Tasarruf ve konvansiyonel bankaların finansman mekanizması da farklıdır. Tasarruf fonunu ağırlıklı olarak bireyler ve kendilerine faiz ödenen yerel işletmeler tarafından yatırılan tasarruflardan alır; Bu İngiltere ve Avustralya'daki yapı toplumlarına benzer. Daha önce de belirtildiği gibi, geleneksel bankalara kıyasla çok düşüktür. Yerel olarak faaliyet gösterirler ve fonlarını para piyasasından veya özel sermayeden almazlar. Bunun yerine, yerel topluluktan toplanan para temel olarak kişisel krediler veya ipotekler olarak ödünç verilir. Oysa geleneksel bankalar, özellikle 1932 Cam-Steagall Yasası'ndan sonra, tasarruf bankalarına kıyasla serbest bir şekilde davranmaktadır, çünkü bu yasa perakende bankaların yatırım bankalarından ayrı olarak düşünülmesini gerektirmemektedir..

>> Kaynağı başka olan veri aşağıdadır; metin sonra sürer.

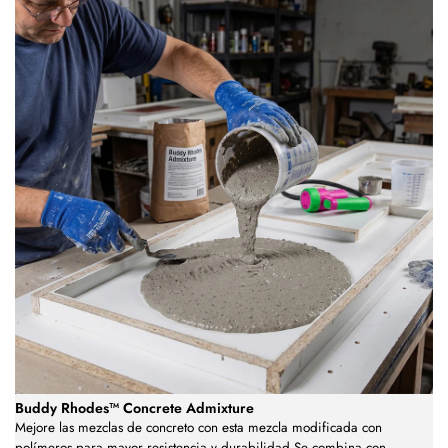
Buddy Rhodes™ Concrete Admixture
Mejore las mezclas de concreto con esta mezcla modificada con
polímeros para mayor resistencia y durabilidad.Se combina con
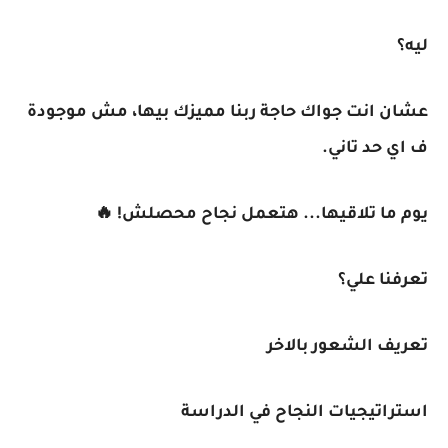
ليه؟
عشان انت جواك حاجة ربنا مميزك بيها، مش موجودة
ف اي حد تاني.
يوم ما تلاقيها... هتعمل نجاح محصلش! 🔥
تعرفنا علي؟
تعريف الشعور بالاخر
استراتيجيات النجاح في الدراسة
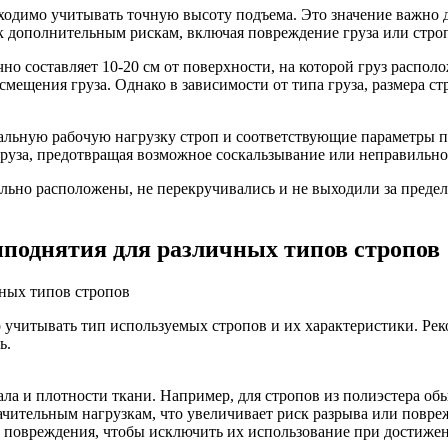
ходимо учитывать точную высоту подъема. Это значение важно 
 дополнительным рискам, включая повреждение груза или строп
о составляет 10-20 см от поверхности, на которой груз располо
смещения груза. Однако в зависимости от типа груза, размера с
альную рабочую нагрузку строп и соответствующие параметры 
груза, предотвращая возможное соскальзывание или неправильно
ильно расположены, не перекручивались и не выходили за пред
поднятия для различных типов стропов
учитывать тип используемых стропов и их характеристики. Рек
ь.
ла и плотности ткани. Например, для стропов из полиэстера об
ачительным нагрузкам, что увеличивает риск разрыва или повре
и повреждения, чтобы исключить их использование при достижен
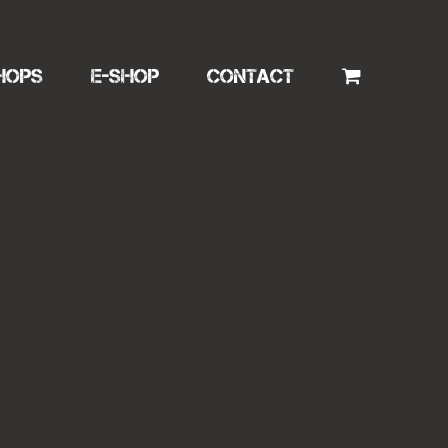
HOPS
E-SHOP
CONTACT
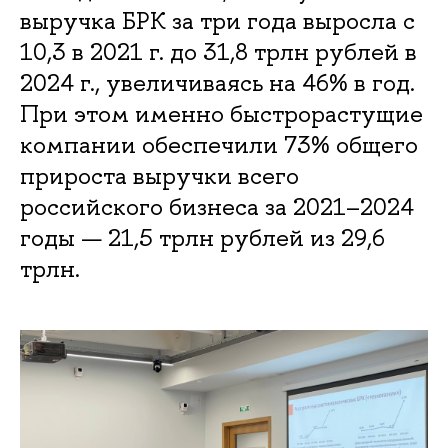
выручка БРК за три года выросла с
10,3 в 2021 г. до 31,8 трлн рублей в
2024 г., увеличиваясь на 46% в год.
При этом именно быстрорастущие
компании обеспечили 73% общего
прироста выручки всего
российского бизнеса за 2021–2024
годы — 21,5 трлн рублей из 29,6
трлн.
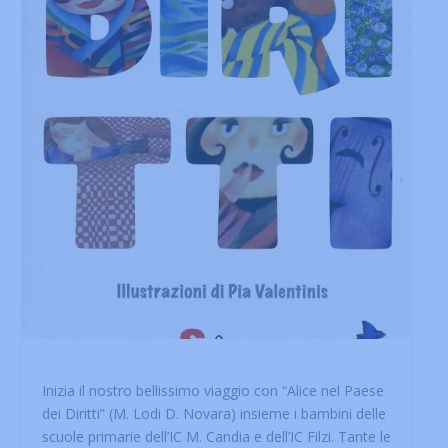
Inizia il nostro bellissimo viaggio con “Alice nel Paese
dei Diritti” (M. Lodi D. Novara) insieme i bambini delle
scuole primarie dell’IC M. Candia e dell’IC Filzi. Tante le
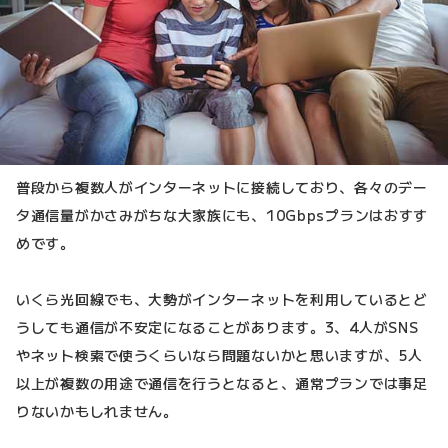
普段から複数人がインターネットに接続しており、各々のデー
タ通信量がかさみがちな大家族にも、10Gbpsプランはおすす
めです。
いくら光回線でも、大勢がインターネットを利用しているとど
うしても通信が不安定になることがあります。3、4人がSNS
やネット検索で使うくらいなら問題ないかと思いますが、5人
以上が複数の用途で通信を行うとなると、通常プランでは事足
りないかもしれません。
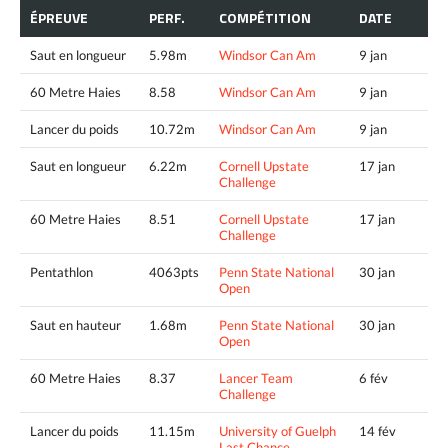
ÉPREUVE
PERF.
COMPÉTITION
DATE
Saut en longueur
5.98m
Windsor Can Am
9 jan
60 Metre Haies
8.58
Windsor Can Am
9 jan
Lancer du poids
10.72m
Windsor Can Am
9 jan
Saut en longueur
6.22m
Cornell Upstate
17 jan
Challenge
60 Metre Haies
8.51
Cornell Upstate
17 jan
Challenge
Pentathlon
4063pts
Penn State National
30 jan
Open
Saut en hauteur
1.68m
Penn State National
30 jan
Open
60 Metre Haies
8.37
Lancer Team
6 fév
Challenge
Lancer du poids
11.15m
University of Guelph
14 fév
Last Chance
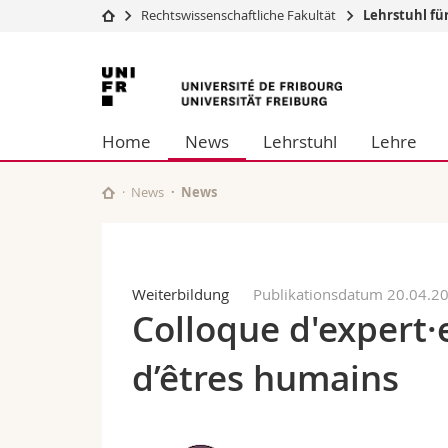
Rechtswissenschaftliche Fakultät
Lehrstuhl fü
Universität
Fakultäten
Universität
Studium
Theologische Fa
Freiburg
Campus
Rechtswissensch
Home
News
Lehrstuhl
Lehre
Forschung
Wirtschafts- un
Universität
Philosophische 
Weiterbildung
Fak. für Erzieh
News
News
Math.-Nat. und
Interfakultär
Weiterbildung
Publikationsdatum 20.04.2
Colloque d'expert·e·
d’êtres humains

ABD'nin federal kontrolü altında 1850'lerde tasarruf kurumları kuruldu. Bu nedenle, geleneksel bankacılık sistemine kıyasla daha düzenlenmiştir. Kanunen, ipotek kredilerinin en az yüzde 65'ine sahip olmaları gerektiğinden, konut sektöründeki herhangi bir gerilemeye karşı onları savunmasız hale getiriyor. Bununla birlikte, 2008 kredi krizi sırasında, ticari bankaların kitaplarındaki borçlara maruz kalmadıkları için oldukça güçlü oldukları ortaya çıktı ve bu nedenle geleneksel bankaların yaptığı gibi krizden sert bir şekilde etkilenmediler.